Another way I’ve seen a lot of good projects born is when someone said, “What if I did X?” and then made it happen. There is something about procrastination that drives creativity towards side projects. Sometimes your project isn’t solving a problem, and it’s just something you want to try out. It might fail, and it might succeed.
These projects can serve as both a learning experience and a path towards your future. Once you’re there, hindsight might make it feel like destiny or fate, but in reality, you were messing about and wondering why things happen. Projects that start with a simple “What if?” can change the world.
Someone Already Did It
Most of the time, your idea has already been done. And if that isn’t the case, then it might be close to impossible to do. There are still many ideas that don’t fall into either of those, but they are not the majority. Over time, you’ll find good sources of inspiration that lead to fresher ideas. Today, CS is at a point where it’s rapidly expanding into almost every facet of society and knowledge. Many places didn’t have much CS traditionally, but now it’s an open season with many low-hanging fruits. Successful startups and research projects today are often born out of a combination of CS and X. Now, guess why UIUC has so many CS+X degrees all of a sudden?

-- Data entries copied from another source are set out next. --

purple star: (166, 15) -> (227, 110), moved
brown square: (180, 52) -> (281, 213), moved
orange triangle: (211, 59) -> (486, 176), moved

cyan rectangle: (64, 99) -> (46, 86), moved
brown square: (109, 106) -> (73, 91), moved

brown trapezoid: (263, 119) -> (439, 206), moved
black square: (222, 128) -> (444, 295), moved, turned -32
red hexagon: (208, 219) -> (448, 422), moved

Even if what you want to do is already done, that’s perfectly okay. Not everything you do has to be original. Besides that, it can be pretty fun redoing things that already exist out there. As long as you’re not copying the existing code as is, I think that projects that start this way can be a valuable learning experience. In fact, many of my initial projects were like that. There is a concept of system design interviews in industry, where they often ask how you’d engineer a feature that usually already exists. Projects like these can help.
Sometimes it’s elitism, and sometimes it’s someone’s defeatist attitude, but do not undervalue a “gimmick” or “flashy” component. People often dismiss good UI/UX, exciting features, good art, or a novel type of computer interaction as a gimmick. Sometimes these can make or break a project. Sometimes they don’t add to a project, but they do make it more fun.

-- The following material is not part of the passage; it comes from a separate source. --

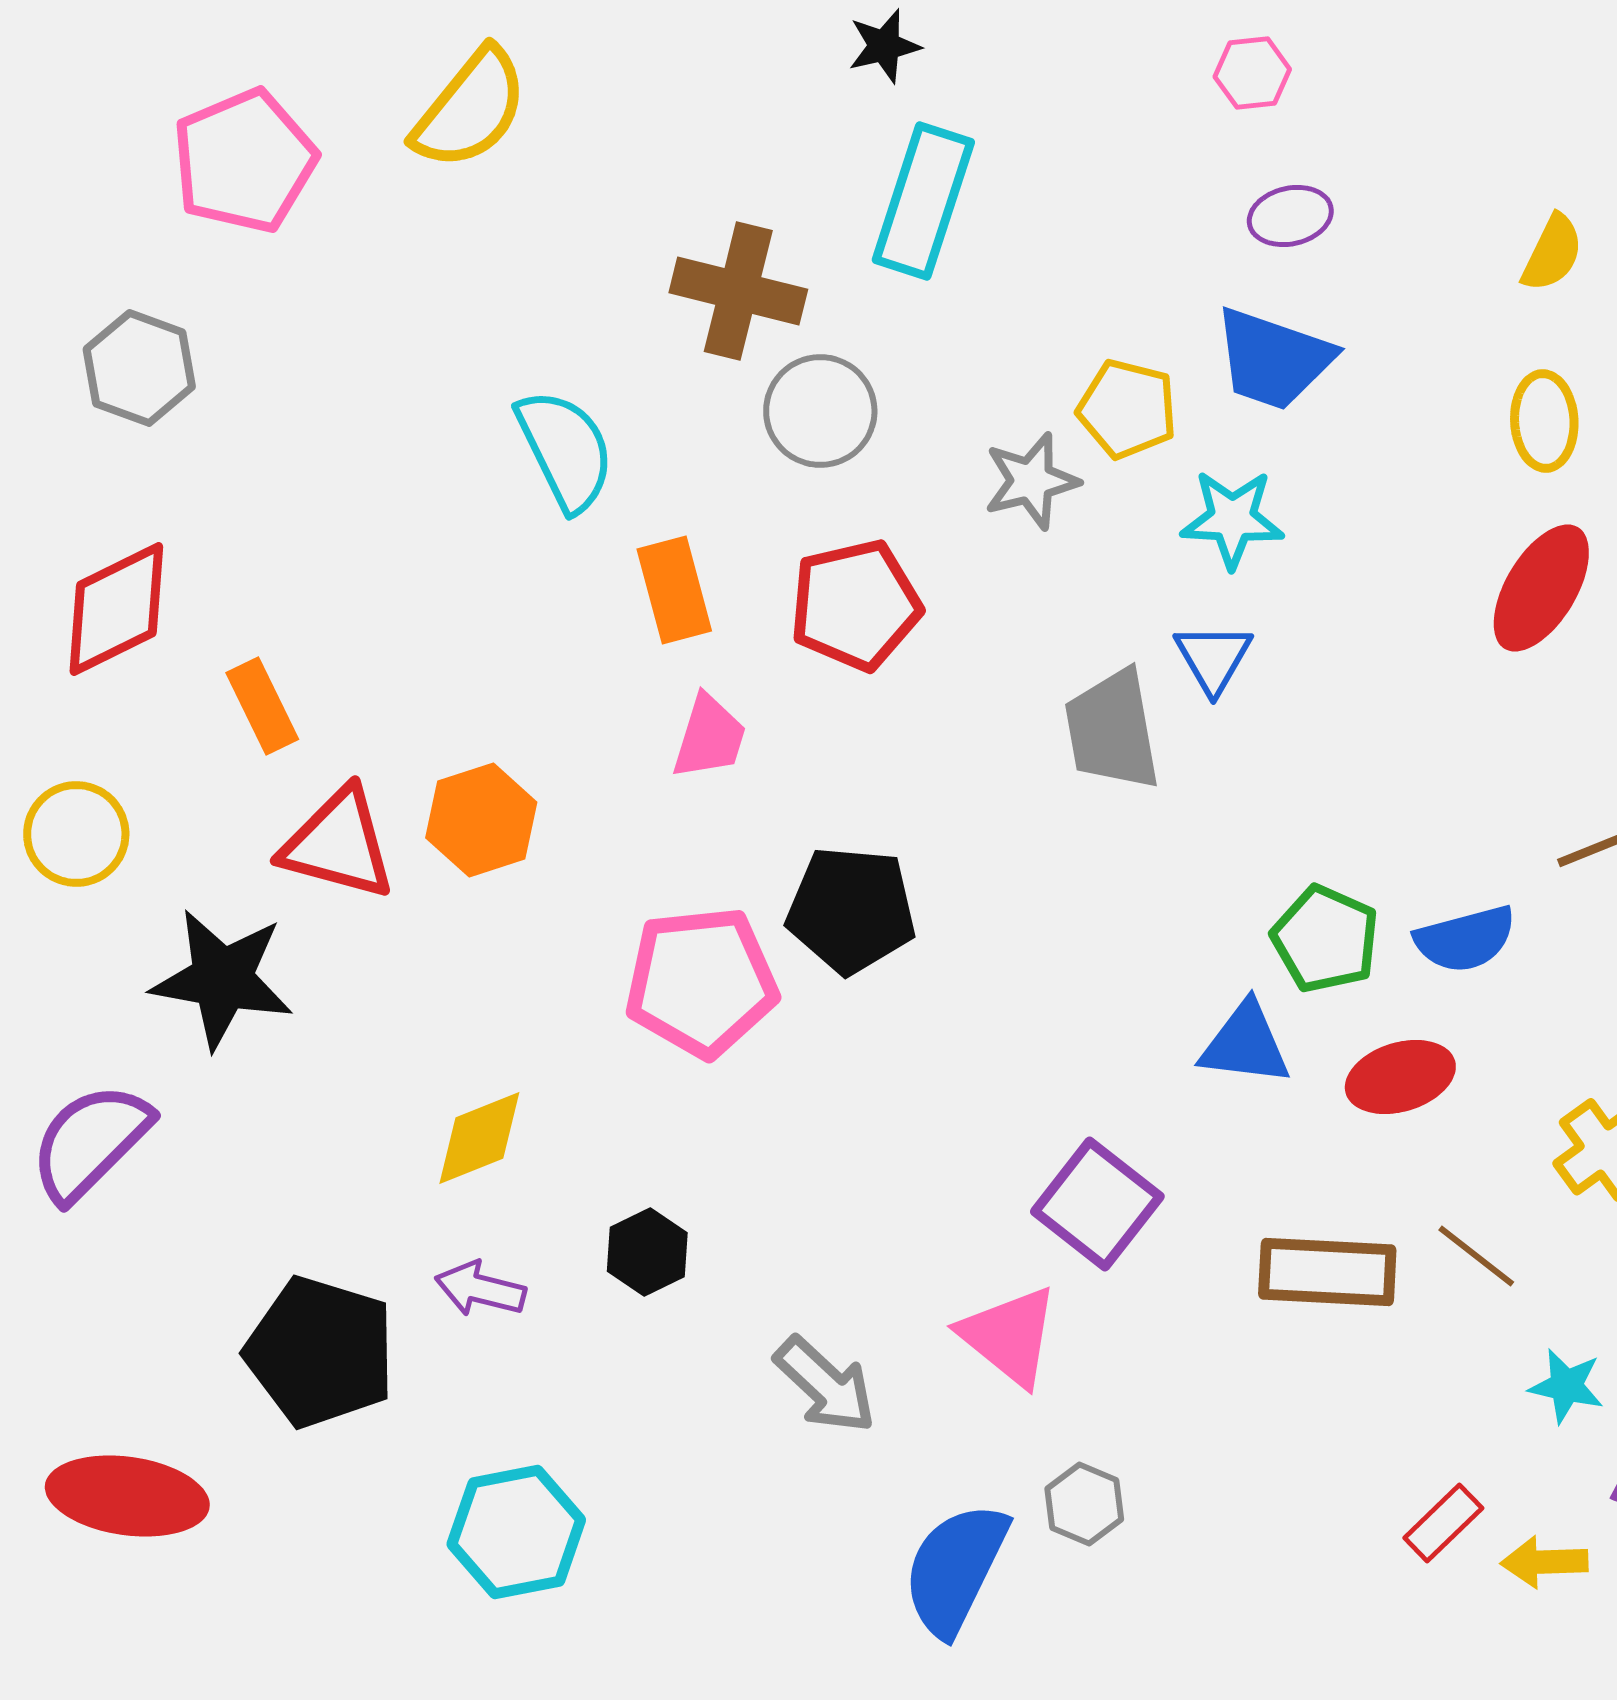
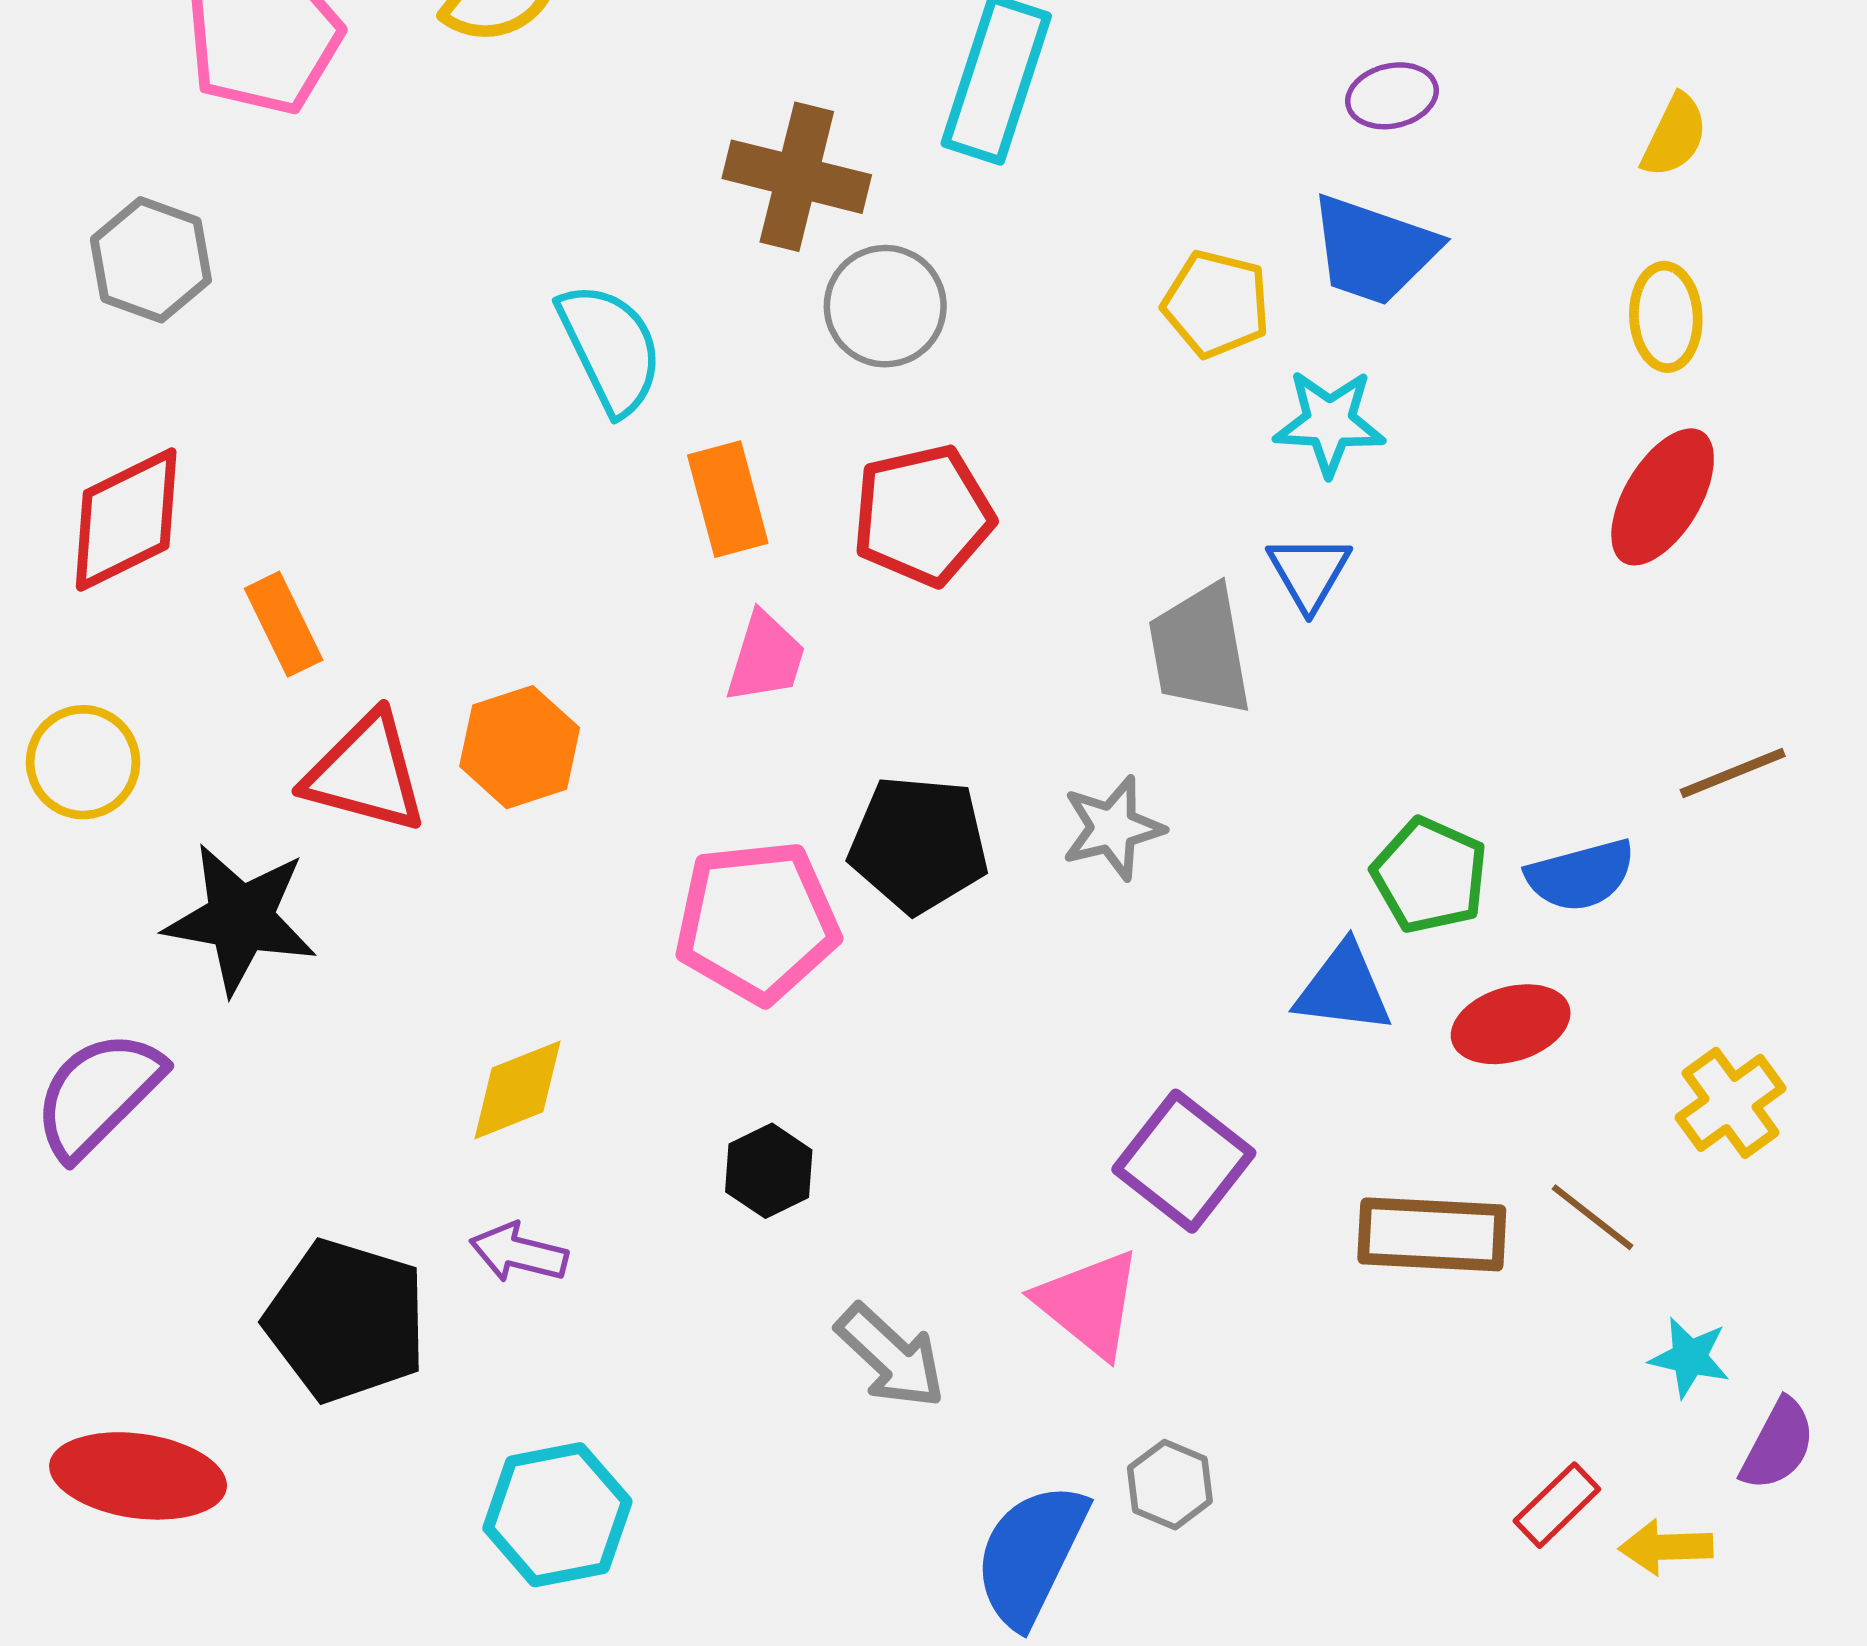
gray star: (1031, 481) -> (1113, 828), moved
black hexagon: (647, 1252) -> (769, 1171), moved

Users are often more likely to use your software just because of these ‘gimmicks.’ I think side projects with more of a gimmick/flashy factor are always more fun to both make and look at.
Note Every Idea
At first, ideas will be hard to come by, but you’ll start generating endless after a while. Most will be bad, practically impossible, or already done, but they’re still a valuable part of the process. Don’t discard any of them, even if they seem kind of cringe. Many billion-dollar companies today were once a “bad” idea that people did not think would work.

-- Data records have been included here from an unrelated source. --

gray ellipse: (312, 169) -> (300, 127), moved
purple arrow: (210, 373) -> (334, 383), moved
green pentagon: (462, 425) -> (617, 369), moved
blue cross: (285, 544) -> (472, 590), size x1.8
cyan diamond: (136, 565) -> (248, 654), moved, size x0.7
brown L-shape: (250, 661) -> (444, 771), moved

Aggressively note down all your ideas in places where you can find them later. I like Google Keep, but there are dozens of different note-taking programs. Your ideas are probably better than you realize, so keep them! Doing this
- saves you time, since you might come up with the same idea again
- can give you a starting point for your programs
- makes you think harder about what your idea is over a castle in the sky that is nowhere as well defined as you think it is
- keeps you from forgetting - trust me, you will forget, and it will often only take two or three minutes!
(If you’re smart, you can turn 8 of your unused ideas into a summer series of workshops.)
Startups and Research
Maybe your project starts going in exciting directions. That’s awesome!
For startups, check out Illinois Founders. They can guide you much better than we can.
If you think your project has research potential, create a write-up and a picture/video demo, and start showing it to grad students and professors.
Good Advice From Others
These are excellent articles that inspired me a lot.
A Software Developer’s Guide to Side Projects - Simple Programmer. He’s written a whole book of advice as well.
Software engineer, it’s okay to not have a side project - Benoit Pasquier. I think this article gives a good understanding of the toxic side project culture. If you feel things are becoming a source of anxiety or feel like a chore, step away. Trust your instincts.